§ **Task directions**
All lines with the word "Pouch" must be pulled from the entries below.

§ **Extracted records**

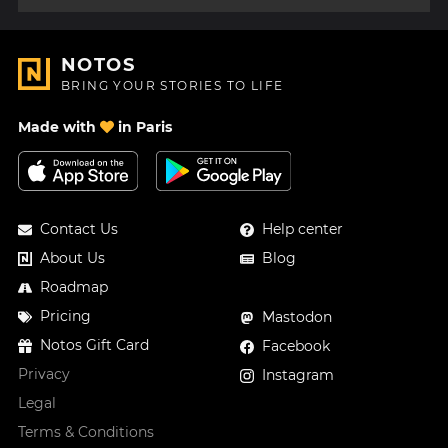
NOTOS
BRING YOUR STORIES TO LIFE
Made with
in Paris
Contact Us
Help center
About Us
Blog
Roadmap
Pricing
Mastodon
Notos Gift Card
Facebook
Privacy
Instagram
Legal
Terms & Conditions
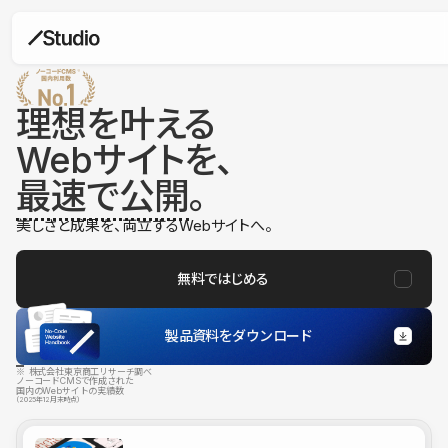
理想を叶える
Webサイトを、
最速で公開
。
美しさと成果を、両立するWebサイトへ。
無料ではじめる
製品資料をダウンロード
※ 株式会社東京商工リサーチ調べ
ノーコードCMSで作成された
国内のWebサイトの実績数
（2025年12月末時点）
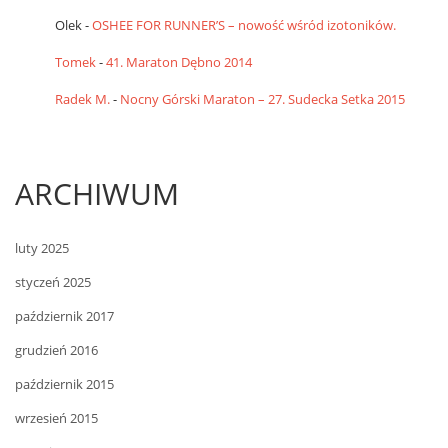
Olek
-
OSHEE FOR RUNNER’S – nowość wśród izotoników.
Tomek
-
41. Maraton Dębno 2014
Radek M.
-
Nocny Górski Maraton – 27. Sudecka Setka 2015
ARCHIWUM
luty 2025
styczeń 2025
październik 2017
grudzień 2016
październik 2015
wrzesień 2015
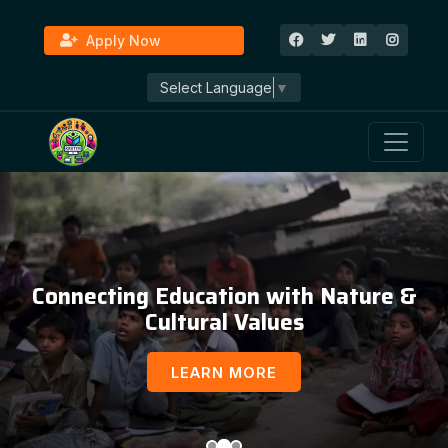
Apply Now
Select Language
▼
Connecting Education with Nature &
Cultural Values
LEARN MORE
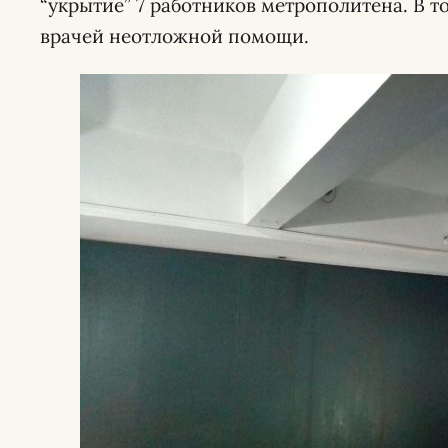
“укрытие” 7 работников метрополитена. В т
врачей неотложной помощи.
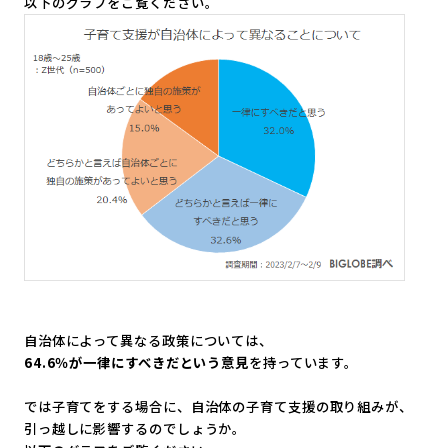
以下のグラフをご覧ください。
自治体によって異なる政策については、
64.6％が一律にすべきだという意見
を持っています。
では子育てをする場合に、自治体の子育て支援の取り組みが、
引っ越しに影響するのでしょうか。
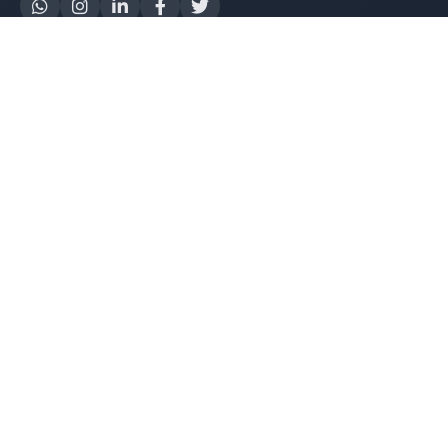
Yapay Zeka
AI Destek Chatbot
Robot Server
AI Robot
E-Mutabakat
WhatsApp Chatbot
Instagram Chatbot
Web Site Chatbot
Yazılım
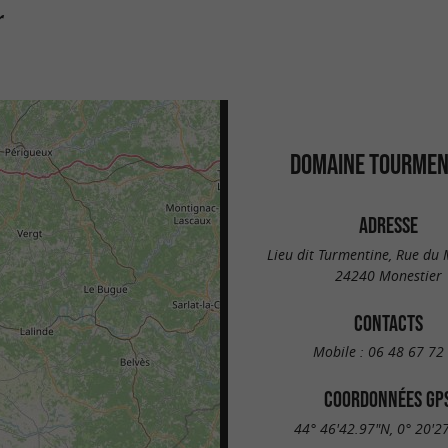
r
DOMAINE TOURMEN
ADRESSE
Lieu dit Turmentine, Rue du
24240 Monestier
CONTACTS
Mobile :
06 48 67 72
COORDONNÉES GP
44° 46'42.97"N, 0° 20'2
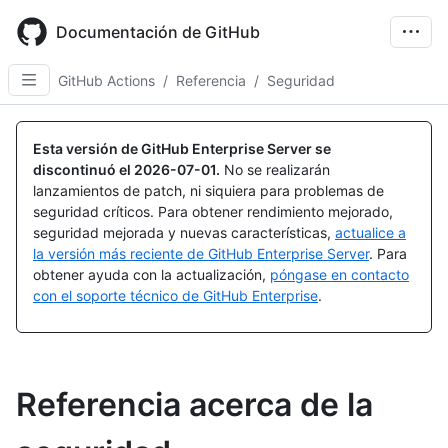
Skip
to
Documentación de GitHub
main
content
GitHub Actions
/
Referencia
/
Seguridad
Esta versión de GitHub Enterprise Server se
discontinuó el
2026-07-01
.
No se realizarán
lanzamientos de patch, ni siquiera para problemas de
seguridad críticos. Para obtener rendimiento mejorado,
seguridad mejorada y nuevas características,
actualice a
la versión más reciente de GitHub Enterprise Server
. Para
obtener ayuda con la actualización,
póngase en contacto
con el soporte técnico de GitHub Enterprise
.
Referencia acerca de la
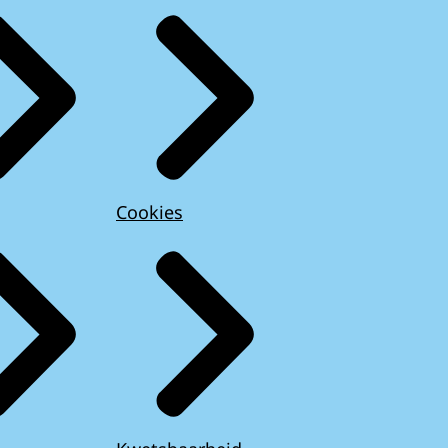
Cookies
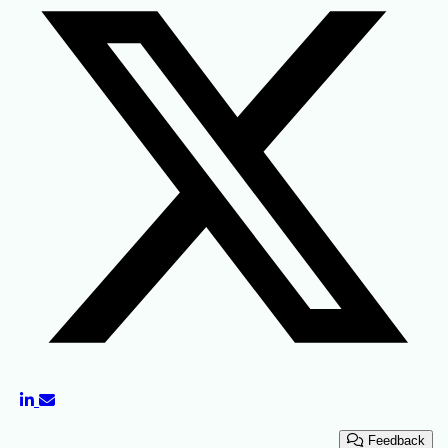
Feedback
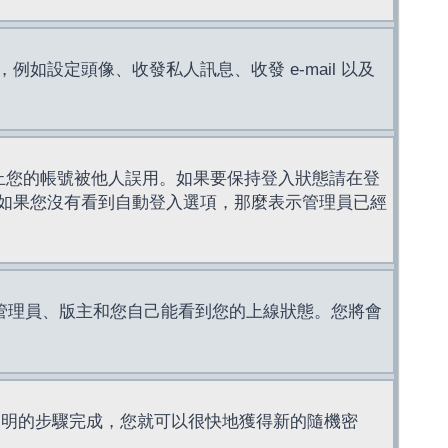
設定頭像、收發私人訊息、收發 e-mail 以及
止您的帳號被他人誤用。如果要保持登入狀態請在登
如果您沒有看到自動登入選項，那麼表示管理員已經
管理員、版主和您自己能看到您的上線狀態。您將會
說明的步驟完成，您就可以很快地獲得新的隨機密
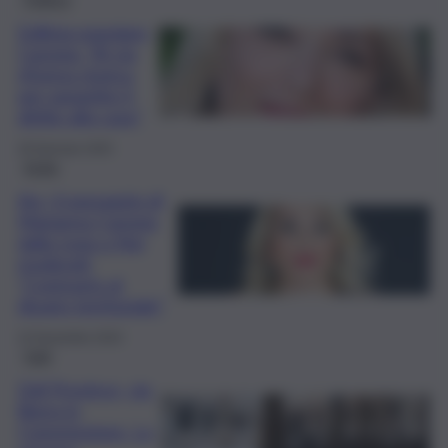
Edilizia popolare,
Caronia: “Al via
riforma storica
per garantire il
diritto alla casa”
29 Gennaio 2025
Sicilia
Ars, il passaggio di
Marianna Caronia
dalla Lega a Noi
moderati:
“Contrasto al
divario territoriale”
22 Novembre 2024
Fatti
Ddl Province, via
libera in
Commissione. La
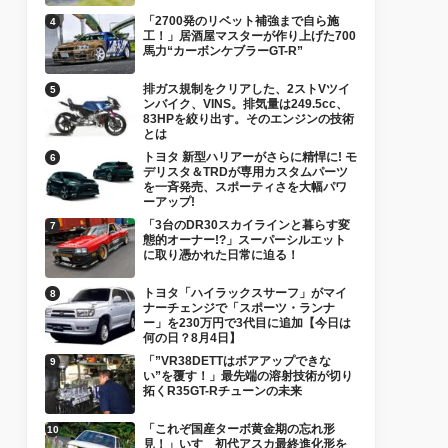
「2700発のリベット補強まで自ら施
工！」居酒屋マスターが作り上げた700
馬力“カーボンケブラーGT-R”
排ガス規制をクリアした、2ストVツイ
ンバイク、VINS。排気量は249.5cc、
83HPを絞り出す。そのエンジンの技術
とは
トヨタ 新型ハリアーがさらに精悍に! モ
デリスタ＆TRDが専用カスタムパーツ
を一斉発売、スポーティさを大幅パワ
ーアップ!
「3台のDR30スカイラインと暮らす変
態的オーナー!?」スーパーシルエット
に取り憑かれた日常に迫る！
トヨタ「ハイラックスサーフ」がマイ
ナーチェンジで「スポーツ・ランナ
ー」を230万円で3代目に追加【今日は
何の日？8月4日】
「”VR38DETTはボアアップできな
い”を覆す！」最先端の溶射技術が切り
拓くR35GT-Rチューンの未来
「これぞ国産ターボ黄金期の忘れ形
見！」いすゞ初代アスカ最終進化形を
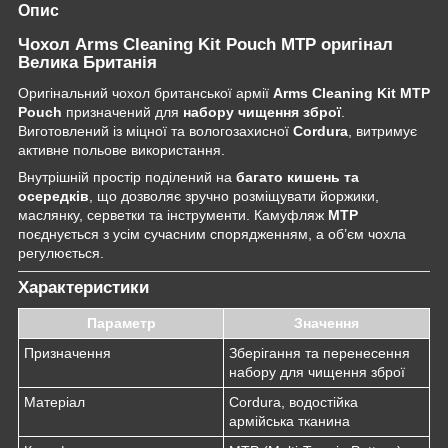
Опис
Чохол Arms Cleaning Kit Pouch MTP оригінал
Велика Британія
Оригінальний чохол британської армії
Arms Cleaning Kit MTP
Pouch
призначений для
набору чищення зброї
.
Виготовлений із міцної та вологозахисної
Cordura
, витримує
активне польове використання.
Внутрішній простір поділений на
багато кишень та
осередків
, що дозволяє зручно розміщувати йоржики,
маслянку, серветки та інструменти. Камуфляж
MTP
поєднується з усім сучасним спорядженням, а об’єм чохла
регулюється.
Характеристики
Параметр
Значення
Призначення
Зберігання та перенесення
набору для чищення зброї
Матеріал
Cordura, водостійка
армійська тканина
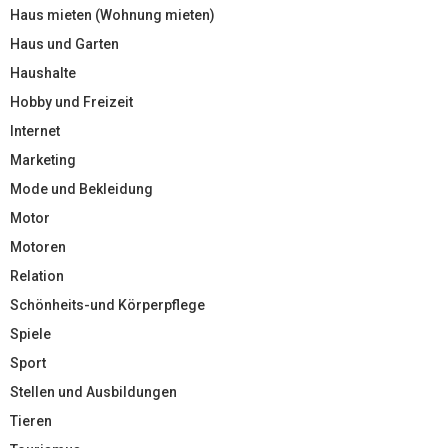
Haus mieten (Wohnung mieten)
Haus und Garten
Haushalte
Hobby und Freizeit
Internet
Marketing
Mode und Bekleidung
Motor
Motoren
Relation
Schönheits-und Körperpflege
Spiele
Sport
Stellen und Ausbildungen
Tieren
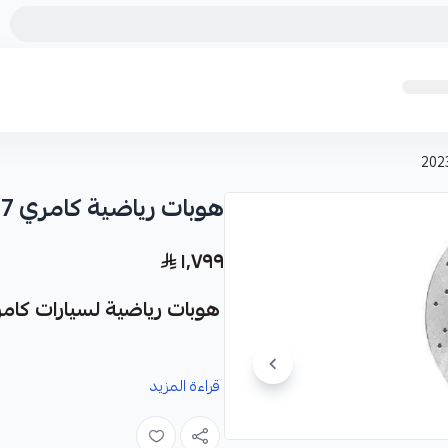
هوبات رياضية كامري 2007-2023
١٬٧٩٩
هوبات رياضية لسيارات كامري (2007-2023) - أداء فائق 
نوفر لك هوبات رياضية مخرمة كقطعة 
قراءة المزيد
موديلات 2007 إلى 2023.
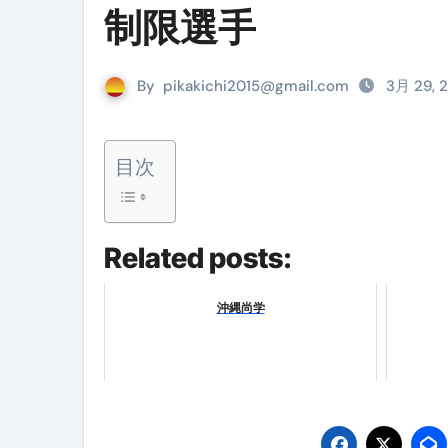
『葬送のフリーレン』の学び｜
制限選手
リサイクル業者の無料回収・無
By
pikakichi2015@gmail.com
3月 29, 
山梨県震度6弱と富士山噴火の関
青森県震度6とベネゼエラM7級
目次
Cookie同意管理ツール「ST
金融ブラックでも毎日「ビット
Related posts:
【輸入消費税】輸入に消費税は
この動画は国にすぐ消されます。
沖縄尚学
意外にありえる？日経平均400
アフィリエイト【稼げるキーワード
【必見】融資受けるなら”コレ”を確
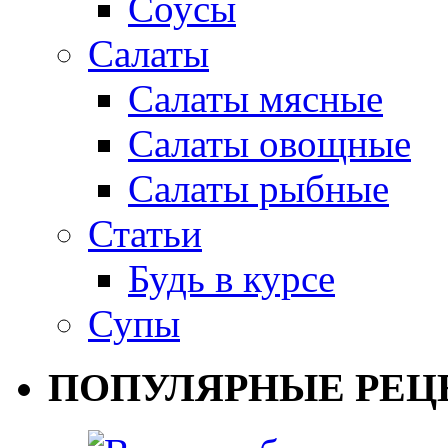
Соусы
Салаты
Салаты мясные
Салаты овощные
Салаты рыбные
Статьи
Будь в курсе
Супы
ПОПУЛЯРНЫЕ РЕЦ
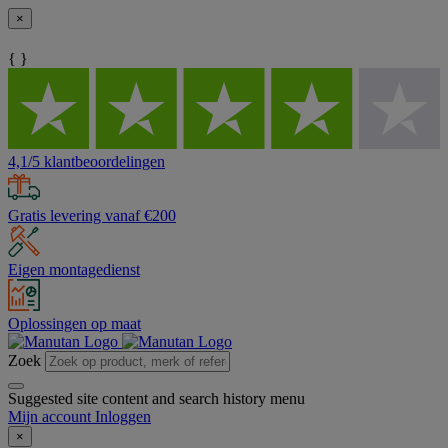
×
{ }
4,1/5 klantbeoordelingen
Gratis levering vanaf €200
Eigen montagedienst
Oplossingen op maat
Zoek
Suggested site content and search history menu
Mijn account
Inloggen
×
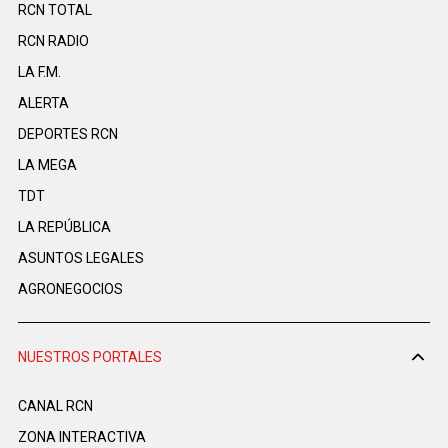
RCN TOTAL
RCN RADIO
LA F.M.
ALERTA
DEPORTES RCN
LA MEGA
TDT
LA REPÚBLICA
ASUNTOS LEGALES
AGRONEGOCIOS
NUESTROS PORTALES
CANAL RCN
ZONA INTERACTIVA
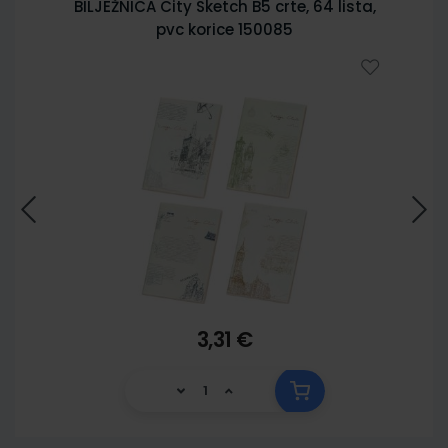
BILJEŽNICA City Sketch B5 crte, 64 lista,
pvc korice 150085
3,31 €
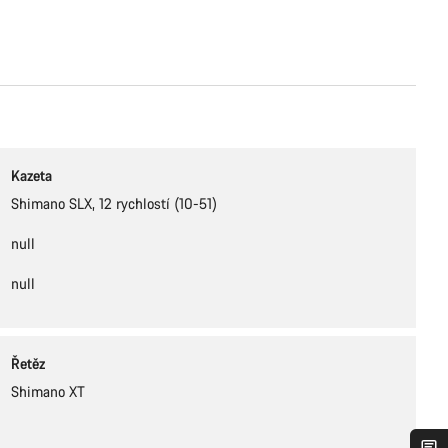
Kazeta
Shimano SLX, 12 rychlostí (10-51)
null
null
Řetěz
Shimano XT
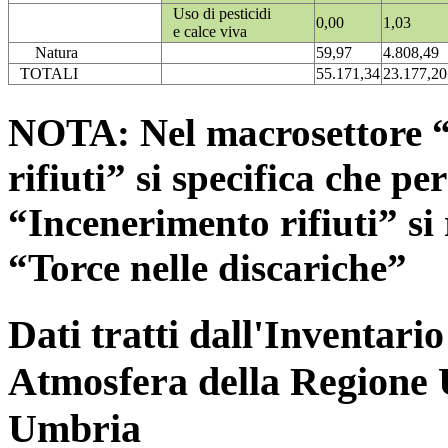
Uso di pesticidi
0,00
1,03
e calce viva
Natura
59,97
4.808,49
TOTALI
55.171,34
23.177,20
NOTA: Nel macrosettore “
rifiuti” si specifica che pe
“Incenerimento rifiuti” si r
“Torce nelle discariche”
Dati tratti dall'Inventari
Atmosfera della Regione 
Umbria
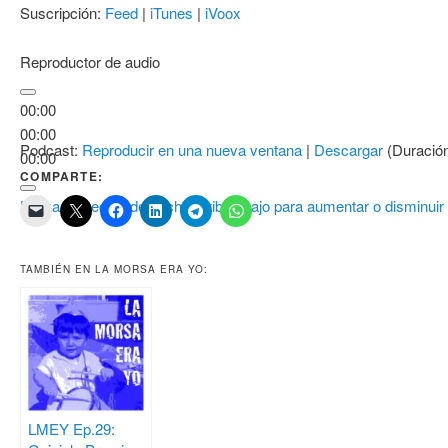
Suscripción:
Feed
|
iTunes
|
iVoox
Reproductor de audio
00:00
00:00
Podcast:
Reproducir en una nueva ventana
|
Descargar
(Duració
00:00
COMPARTE:
Utiliza las teclas de flecha arriba/abajo para aumentar o disminuir
TAMBIÉN EN LA MORSA ERA YO:
LMEY Ep.29:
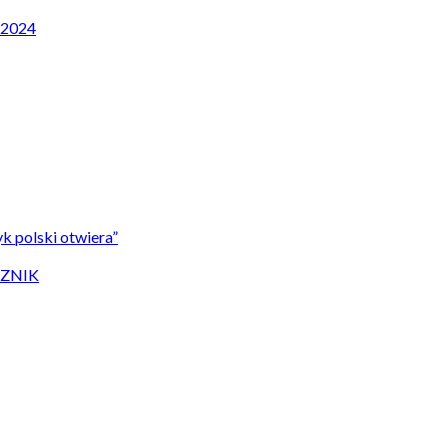
P 2024
k polski otwiera”
CZNIK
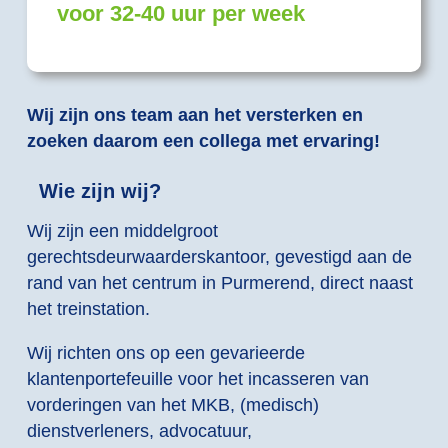
voor 32-40 uur per week
Wij zijn ons team aan het versterken en
zoeken daarom een collega met ervaring!
Wie zijn wij?
Wij zijn een middelgroot
gerechtsdeurwaarderskantoor, gevestigd aan de
rand van het centrum in Purmerend, direct naast
het treinstation.
Wij richten ons op een gevarieerde
klantenportefeuille voor het incasseren van
vorderingen van het MKB, (medisch)
dienstverleners, advocatuur,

§ **Answer space**
Чохол Arms Cleaning Kit Pouch MTP оригінал
Pouch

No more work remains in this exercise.